(ABOUT THIS EXERCISE): The span to repeat in the listing below runs from the line containing "for me to check" to the line containing "isn’t half bad either.", inclusive. Repeat it exactly, and only it.

• • • •

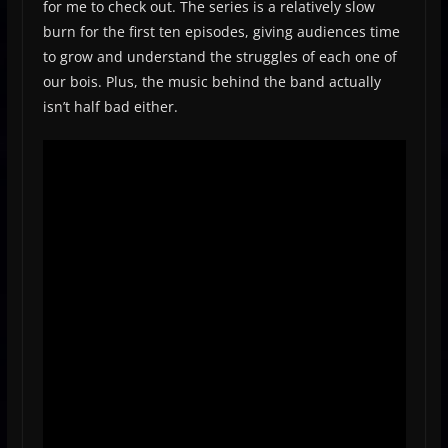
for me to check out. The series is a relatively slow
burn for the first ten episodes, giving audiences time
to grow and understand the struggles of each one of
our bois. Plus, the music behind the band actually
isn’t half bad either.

• • • •

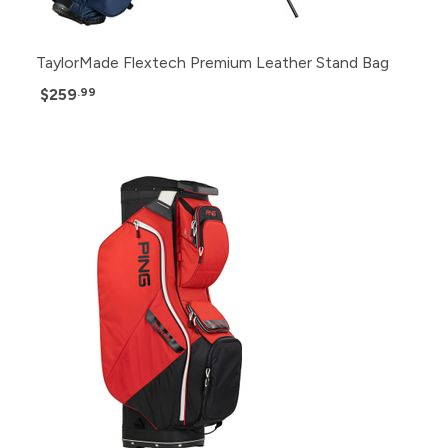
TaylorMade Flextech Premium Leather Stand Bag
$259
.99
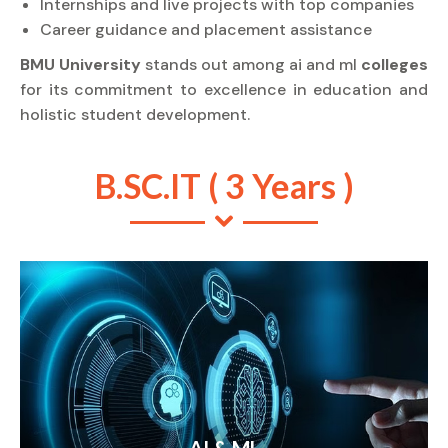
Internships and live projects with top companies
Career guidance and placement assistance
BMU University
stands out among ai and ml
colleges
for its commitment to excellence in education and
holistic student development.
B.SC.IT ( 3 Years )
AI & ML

• • • •

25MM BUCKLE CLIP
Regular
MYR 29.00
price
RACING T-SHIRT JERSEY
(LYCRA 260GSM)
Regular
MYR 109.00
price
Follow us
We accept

• • • •

(ANSWER AREA):
for me to check out. The series is a relatively slow
burn for the first ten episodes, giving audiences time
to grow and understand the struggles of each one of
our bois. Plus, the music behind the band actually
isn’t half bad either.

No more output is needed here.